About this exercise
Images are to be excluded, and the rest of the data repeated exactly.

Stored data entries
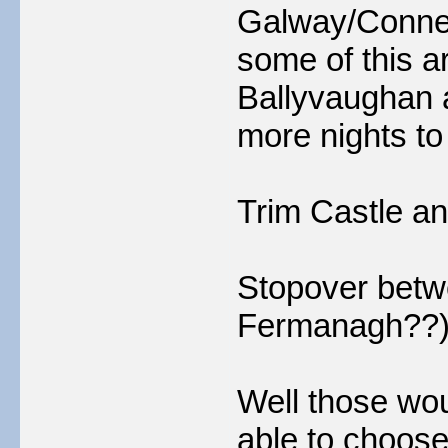
Galway/Connem
some of this a
Ballyvaughan 
more nights to
Trim Castle a
Stopover betw
Fermanagh??
Well those wou
able to choose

Answer space
Galway/Connem
some of this a
Ballyvaughan 
more nights to
Trim Castle a
Stopover betw
Fermanagh??
Well those wou
able to choose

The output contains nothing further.